Stanford University and the University of Cambridge have made a study called “Computer-Based Personality Judgments Are More Accurate Than Those Made by Humans” that brings upfront the fact that someone’s personality can be defined better and more exactly by checking the “likes” given by that certain person on Facebook. The pages, the quotes, the pictures, the movies, the books – everything represents us and exemplifies our response to the outer world. In fact, the information that family and friends can provide about someone can be different and rather poor, in comparison with a stranger that checks and profoundly studies that same someone’s Facebook.
The information was quite shocking to the leaders of the study, because they wanted to prove that computers can be as accurate as humans, but the result was somehow opposite and not in the positive way. 85 000 people participated voluntarily at the study. All their likes and statuses were followed by Michal Kosinski’s computer, who is a co-author in the study and a Standford postdoctoral fellow. Separately, the friends and family received questioners and the results have been compared.

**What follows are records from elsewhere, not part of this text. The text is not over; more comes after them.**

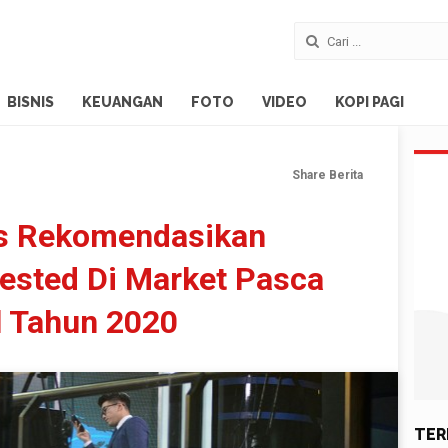
BISNIS
KEUANGAN
FOTO
VIDEO
KOPI PAGI
Share Berita
as Rekomendasikan
vested Di Market Pasca
l Tahun 2020
TER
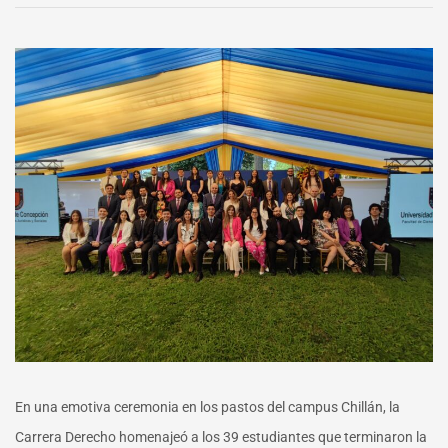
nueva
generación
de
Derecho
Campus
Chillán
En una emotiva ceremonia en los pastos del campus Chillán, la
Carrera Derecho homenajeó a los 39 estudiantes que terminaron la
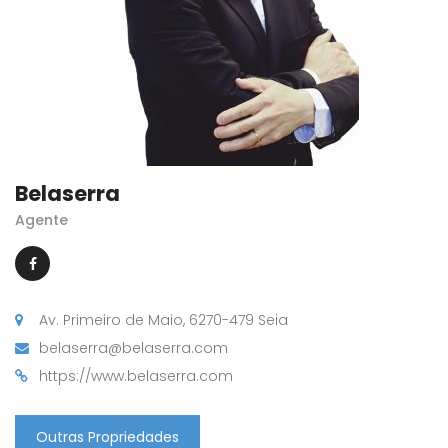
Belaserra
Agente
Av. Primeiro de Maio, 6270-479 Seia
belaserra@belaserra.com
https://www.belaserra.com
Outras Propriedades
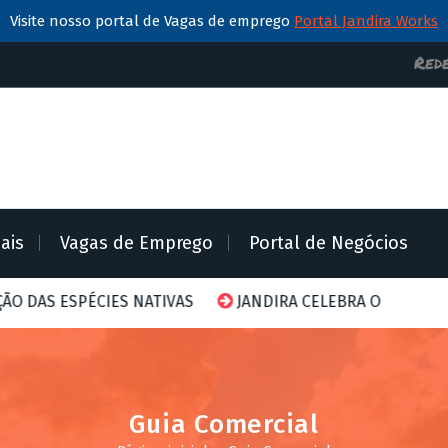
Visite nosso portal de Vagas de emprego
Portal Jandira Works
Rede
iais
Vagas de Emprego
Portal de Negócios
ES NATIVAS
JANDIRA CELEBRA O DIA MUNDIAL DA ABELH
Guia Comercial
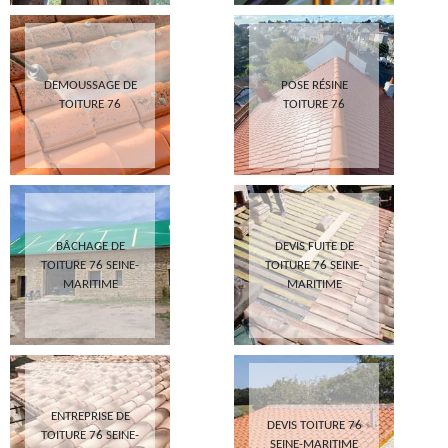
DEMOUSSAGE DE
POSE RÉSINE
TOITURE 76
TOITURE 76
BÂCHAGE DE
DEVIS FUITE DE
TOITURE 76 SEINE-
TOITURE 76 SEINE-
MARITIME
MARITIME
ENTREPRISE DE
DEVIS TOITURE 76
TOITURE 76 SEINE-
SEINE-MARITIME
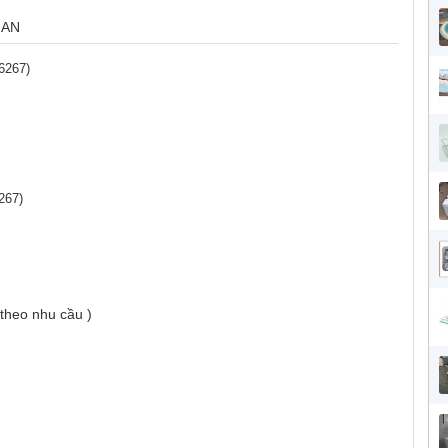
 AN
6267)
267)
 theo nhu cầu )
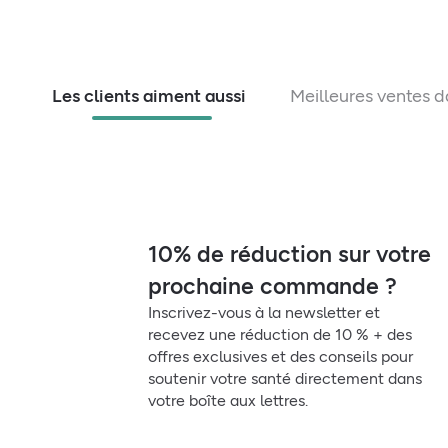
Les clients aiment aussi
Meilleures ventes d
10% de réduction sur votre
prochaine commande ?
Inscrivez-vous à la newsletter et
recevez une réduction de 10 % + des
offres exclusives et des conseils pour
soutenir votre santé directement dans
votre boîte aux lettres.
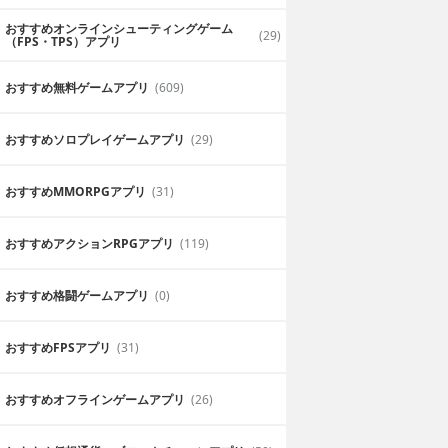
おすすめオンラインシューティングゲーム
(29)
（FPS・TPS）アプリ
おすすめ無料ゲームアプリ
(609)
おすすめソロプレイゲームアプリ
(29)
おすすめ MMORPGアプリ
(31)
おすすめアクションRPGアプリ
(119)
おすすめ格闘ゲームアプリ
(0)
 Jour HD
Never Alone: Ki
の一日」)
Edition
おすすめFPSアプリ
(31)
aksym Hryniv
600円
E-Line Ventures
て主人公を動か
イヌビアットの人々が語り継いで
おすすめオフラインゲームアプリ
(26)
きた伝承民話をベースにしたパズ
ルアドベンチャー！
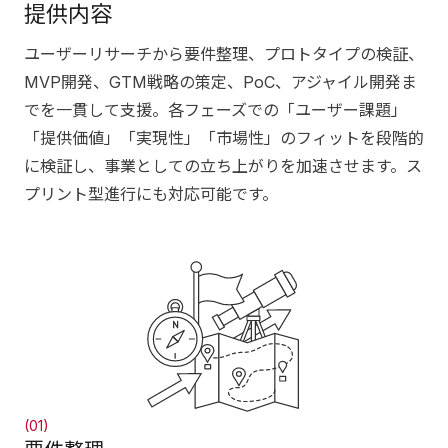
提供内容
ユーザーリサーチから要件整理、プロトタイプの検証、
MVP開発、GTM戦略の策定、PoC、アジャイル開発ま
でを一貫して支援。各フェーズでの「ユーザー課題」
「提供価値」「実現性」「市場性」のフィットを段階的
に検証し、事業としての立ち上がりを加速させます。ス
プリント型進行にも対応可能です。
(01)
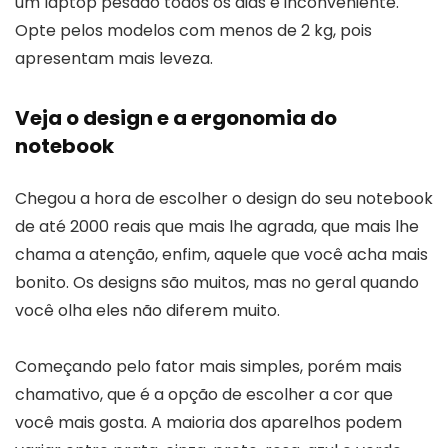
um laptop pesado todos os dias é inconveniente.
Opte pelos modelos com menos de 2 kg, pois
apresentam mais leveza.
Veja o design e a ergonomia do
notebook
Chegou a hora de escolher o design do seu notebook
de até 2000 reais que mais lhe agrada, que mais lhe
chama a atenção, enfim, aquele que você acha mais
bonito. Os designs são muitos, mas no geral quando
você olha eles não diferem muito.
Começando pelo fator mais simples, porém mais
chamativo, que é a opção de escolher a cor que
você mais gosta. A maioria dos aparelhos podem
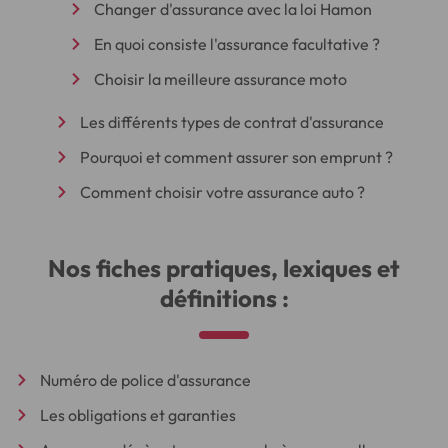
Changer d'assurance avec la loi Hamon
En quoi consiste l'assurance facultative ?
Choisir la meilleure assurance moto
Les différents types de contrat d'assurance
Pourquoi et comment assurer son emprunt ?
Comment choisir votre assurance auto ?
Nos fiches pratiques, lexiques et
définitions :
Numéro de police d'assurance
Les obligations et garanties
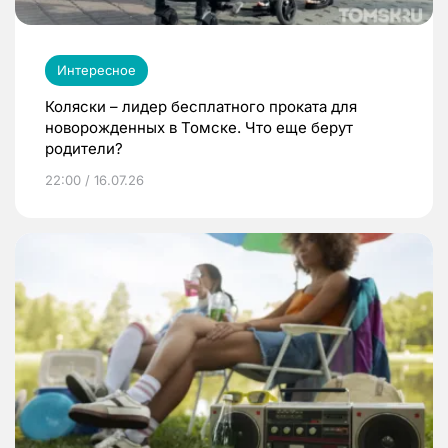
Интересное
Коляски – лидер бесплатного проката для
новорожденных в Томске. Что еще берут
родители?
22:00 / 16.07.26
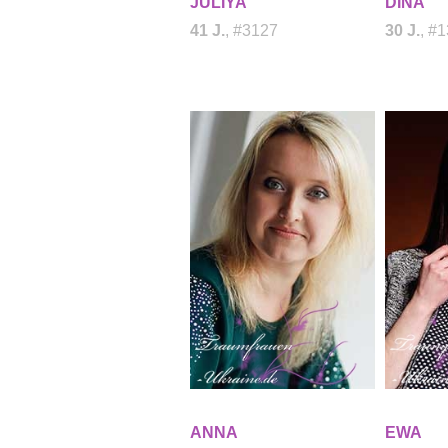
JULIYA
DINA
41 J.
, #3127
30 J.
, #
ANNA
EWA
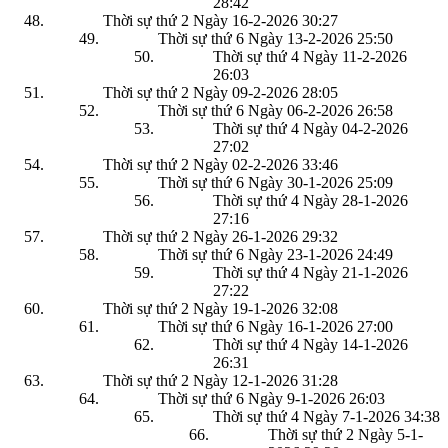
28:42
Thời sự thứ 2 Ngày 16-2-2026
30:27
Thời sự thứ 6 Ngày 13-2-2026
25:50
Thời sự thứ 4 Ngày 11-2-2026
26:03
Thời sự thứ 2 Ngày 09-2-2026
28:05
Thời sự thứ 6 Ngày 06-2-2026
26:58
Thời sự thứ 4 Ngày 04-2-2026
27:02
Thời sự thứ 2 Ngày 02-2-2026
33:46
Thời sự thứ 6 Ngày 30-1-2026
25:09
Thời sự thứ 4 Ngày 28-1-2026
27:16
Thời sự thứ 2 Ngày 26-1-2026
29:32
Thời sự thứ 6 Ngày 23-1-2026
24:49
Thời sự thứ 4 Ngày 21-1-2026
27:22
Thời sự thứ 2 Ngày 19-1-2026
32:08
Thời sự thứ 6 Ngày 16-1-2026
27:00
Thời sự thứ 4 Ngày 14-1-2026
26:31
Thời sự thứ 2 Ngày 12-1-2026
31:28
Thời sự thứ 6 Ngày 9-1-2026
26:03
Thời sự thứ 4 Ngày 7-1-2026
34:38
Thời sự thứ 2 Ngày 5-1-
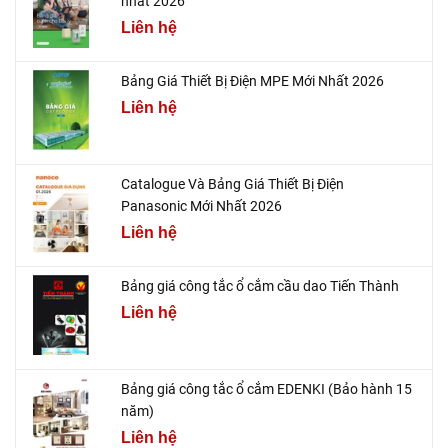
nhất 2026
Liên hệ
Bảng Giá Thiết Bị Điện MPE Mới Nhất 2026
Liên hệ
Catalogue Và Bảng Giá Thiết Bị Điện
Panasonic Mới Nhất 2026
Liên hệ
Bảng giá công tắc ổ cắm cầu dao Tiến Thành
Liên hệ
Bảng giá công tắc ổ cắm EDENKI (Bảo hành 15
năm)
Liên hệ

More than 10 likes can predict an opinion or direction of a subject, in comparison with, for example, a co-worker. 70 likes won the battle over a close friend and 150 likes showed that a family member, has remained behind with the news about their close one. Unfortunately, a spouse did worse than a parent or sibling, because 100 likes were enough to tear their opinions apart.
In addition, the research proved that social networking can develop, change and influence someone’s personality, but this one on one, computer to person check is the first one that has been made until now and succeeded in predicting personality issues. Mr Michal Kosinski advices friends and family to get more involved in the life of their loved ones, read their blogs, check out their interests and communicate more.
“I would say that as humans, we are amazing at judging personalities. What is striking is that computers can beat us at our own game using a simple model and big data. I would advise parents to check out what videos your kids are watching and the blogs they’re reading to stay relevant. That will help you understand the things they’re interested in.”